Гнусно поведение союзников, невмоготу театральщина Врангеля, то и дело целующего землю, то крымскую, то под российским посольством в Константинополе. А сам армию готов продать кому угодно, лишь бы против Советов. Дурак! Возможно, голодная Россия сама переболеет этими Советами. Надо ж и такое принять в расчет! Москва, объявившая нэп, хочет торговать с Европой…
Уходя на яхте, Слащев думал, что Чека не посмеет тронуть его, однако, увидев бойких, решительных краснофлотцев Севастополя, их подозрительные взгляды, вдруг обмяк: эти могут и кончить, не стараясь разобщаться. Потом он услышал их песню и вроде успокоился.
Жена Софья Алексеевна тревогу свою скрывала за строгостью:
— Миша, я об этом Слащеве! Пусть с тобой будут еще люди, когда он войдет к тебе в кабинет!
Фрунзе засмеялся. В туркестанском подаренном ему халате лег на кушетку, пока вскипит чай.
— Нынче это другой Слащев. Ничего страшного.

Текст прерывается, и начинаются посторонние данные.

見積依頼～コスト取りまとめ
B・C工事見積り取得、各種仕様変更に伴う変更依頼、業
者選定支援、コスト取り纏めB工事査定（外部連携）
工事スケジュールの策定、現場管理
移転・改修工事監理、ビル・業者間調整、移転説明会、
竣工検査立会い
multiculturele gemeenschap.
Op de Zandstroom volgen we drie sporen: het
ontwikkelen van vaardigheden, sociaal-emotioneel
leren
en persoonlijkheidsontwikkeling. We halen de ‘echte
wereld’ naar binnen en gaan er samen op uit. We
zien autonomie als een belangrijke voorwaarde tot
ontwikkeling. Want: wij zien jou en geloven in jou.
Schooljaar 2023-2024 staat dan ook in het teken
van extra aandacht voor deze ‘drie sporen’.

— Ты всегда так говоришь. А я помню, в Андижане, когда разоружали хулиганский полк Ахунджана, этот Ахунджан вошел к тебе с вооруженными джигитами, ты позволил… А когда махновцы ночью прибыли на берег Сиваша, зачем ты вышел к ним и оказался в их руках? Они не посмели тебя тронуть? Тем более — жалкий ныне Слащев? Меня возмущает твое безрассудное спокойствие.
— Ну пожалуйста, не надо. Все пройдет отлично.

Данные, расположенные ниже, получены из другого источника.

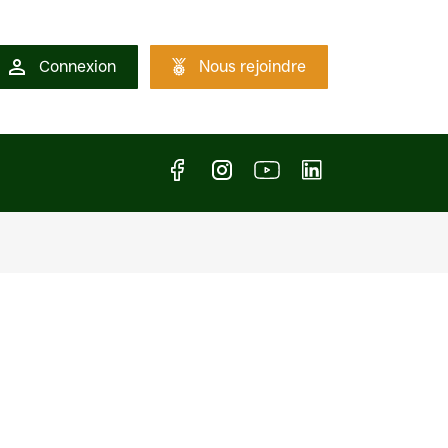
Connexion
Nous rejoindre
Facebook
Instagram
Youtube
LinkedIn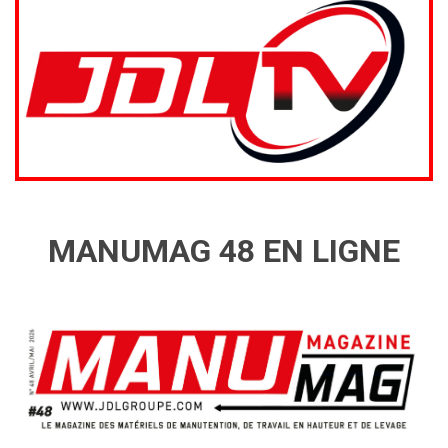
MANUMAG 48 EN LIGNE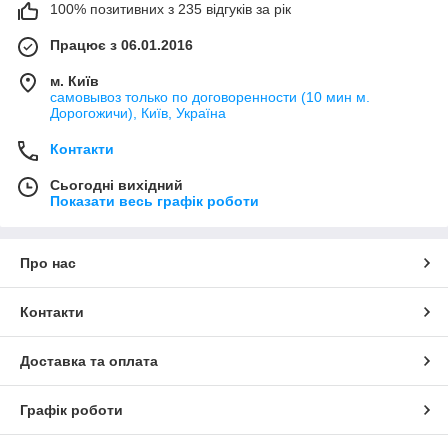
100% позитивних з 235 відгуків за рік
Працює з 06.01.2016
м. Київ
самовывоз только по договоренности (10 мин м.
Дорогожичи), Київ, Україна
Контакти
Сьогодні вихідний
Показати весь графік роботи
Про нас
Контакти
Доставка та оплата
Графік роботи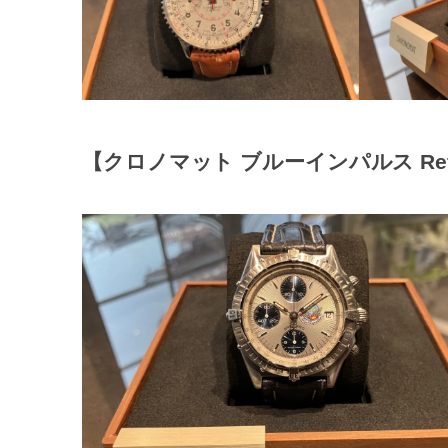
【クロノマット ブルーインパルス Ref.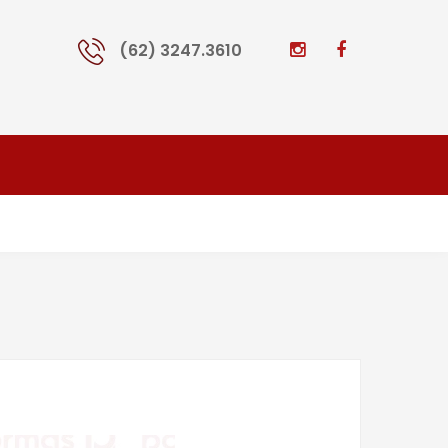
(62) 3247.3610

…Последнее октябрьское утро было холодное, ясное. В небе над Харьковом скользили редкие крохотные облачка. У подъезда дрожал заведенный открытый легковой автомобиль. Фрунзе ожидали шофер и красноармеец.

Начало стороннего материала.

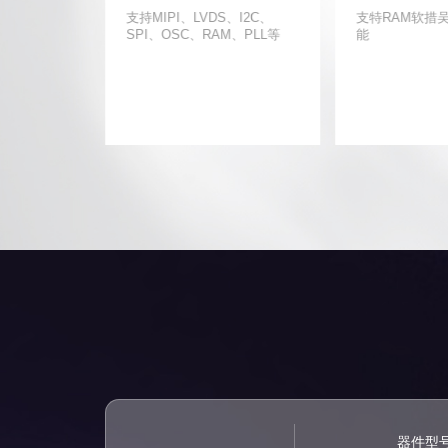
逻辑单元，支持
支持MIPI、LVDS、I2C、
支特RAM软措
1.2V低电压内
SPI、OSC、RAM、PLL等
能
器件型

— Здравствуйте, товарищи! — вышел Фрунзе.
Машина шла медленно, говорили о Слащеве.
— Увидел, что Советскую власть не свалить, — сказал Фрунзе. — Не фанатик он, а очень практичный…
— И не опасается расплаты? — усомнился шофер.
— Понимает, должно быть, что Советская власть не будет марать о него руки. Играет на слове, данном нами… Уверяю, не фанатик и не опасен.
Автомобиль остановился на Скобелевской площади, у большого здания Штаба.
«РАССТРЕЛЯТЬ!»
В военной школе в актовом зале начнется после обеда партийное собрание. Но уже в столовой сквозь стук ложек о миски с макаронным супом прорывались голоса:
— Расстрелять гада…
Прошлый год в кровавых боях красные бойцы сходились с корпусом Слащева. В Симферополе Слащев повесил брата курсанта Бучко. Когда собрались в зале возле знамени, Бучко сказал:
— Пусть меня потом судят, сам застрелю этого…
Ваня сидел, затиснутый стульями, видел спины товарищей в стираных гимнастерках, желтевших, как бледные тыквы на огороде. Помнил осенний с гниющими плетьми огород, на котором под огнем залегла рота. Светлели только огромные тыквы и среди них, как те же тыквы, спины бойцов, и одно отличие на иных — кровавые пятна.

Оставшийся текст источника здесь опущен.